__Material shown__.
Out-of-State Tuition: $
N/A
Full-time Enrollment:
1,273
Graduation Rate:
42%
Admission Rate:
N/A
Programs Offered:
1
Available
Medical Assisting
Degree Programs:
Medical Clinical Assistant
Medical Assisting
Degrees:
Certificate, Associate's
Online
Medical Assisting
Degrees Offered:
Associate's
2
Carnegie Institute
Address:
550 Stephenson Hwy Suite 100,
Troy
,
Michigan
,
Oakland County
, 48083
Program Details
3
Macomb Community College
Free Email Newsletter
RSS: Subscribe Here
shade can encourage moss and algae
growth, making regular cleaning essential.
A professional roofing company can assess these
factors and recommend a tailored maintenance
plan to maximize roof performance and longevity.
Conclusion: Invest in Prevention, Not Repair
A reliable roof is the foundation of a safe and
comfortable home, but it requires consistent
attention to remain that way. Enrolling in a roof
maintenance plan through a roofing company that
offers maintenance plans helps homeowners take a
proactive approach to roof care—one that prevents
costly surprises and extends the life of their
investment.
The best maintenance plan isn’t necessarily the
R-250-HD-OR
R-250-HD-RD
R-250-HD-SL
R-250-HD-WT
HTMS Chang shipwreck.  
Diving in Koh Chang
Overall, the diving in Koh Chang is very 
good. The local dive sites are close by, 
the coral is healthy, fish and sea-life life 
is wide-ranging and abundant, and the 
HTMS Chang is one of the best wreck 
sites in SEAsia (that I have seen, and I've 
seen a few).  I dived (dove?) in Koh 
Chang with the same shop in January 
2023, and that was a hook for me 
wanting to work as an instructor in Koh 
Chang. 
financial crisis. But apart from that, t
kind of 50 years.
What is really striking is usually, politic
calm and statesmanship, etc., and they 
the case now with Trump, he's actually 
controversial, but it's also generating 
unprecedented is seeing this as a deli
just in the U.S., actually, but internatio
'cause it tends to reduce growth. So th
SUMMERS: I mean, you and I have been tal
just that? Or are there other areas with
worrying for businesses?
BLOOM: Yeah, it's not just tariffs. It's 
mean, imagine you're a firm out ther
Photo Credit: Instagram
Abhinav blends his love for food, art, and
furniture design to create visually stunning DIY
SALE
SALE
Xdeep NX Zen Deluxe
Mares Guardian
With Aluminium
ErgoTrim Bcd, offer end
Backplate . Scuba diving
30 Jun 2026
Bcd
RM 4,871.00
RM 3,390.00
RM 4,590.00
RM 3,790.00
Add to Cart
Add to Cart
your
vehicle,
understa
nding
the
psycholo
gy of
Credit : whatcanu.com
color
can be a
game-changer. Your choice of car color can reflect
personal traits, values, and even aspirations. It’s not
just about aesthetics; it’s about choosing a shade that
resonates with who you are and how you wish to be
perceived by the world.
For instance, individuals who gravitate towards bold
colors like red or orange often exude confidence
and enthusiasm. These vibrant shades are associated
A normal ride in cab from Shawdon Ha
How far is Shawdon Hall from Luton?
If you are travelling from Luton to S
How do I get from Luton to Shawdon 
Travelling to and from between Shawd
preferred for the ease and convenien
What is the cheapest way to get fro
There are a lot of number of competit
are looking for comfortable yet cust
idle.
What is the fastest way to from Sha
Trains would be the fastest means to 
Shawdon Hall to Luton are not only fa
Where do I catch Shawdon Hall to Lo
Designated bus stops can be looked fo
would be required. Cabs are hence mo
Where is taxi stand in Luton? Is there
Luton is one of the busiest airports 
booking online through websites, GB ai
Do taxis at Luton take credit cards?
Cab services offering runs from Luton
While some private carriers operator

__Task instructions__. After locating the line above that contains "Where is taxi stand in Luton? Is there", write out that line and every later one exactly, through the last line of the material, and nothing else.

__Result of the task__.
Where is taxi stand in Luton? Is there
Luton is one of the busiest airports 
booking online through websites, GB ai
Do taxis at Luton take credit cards?
Cab services offering runs from Luton
While some private carriers operator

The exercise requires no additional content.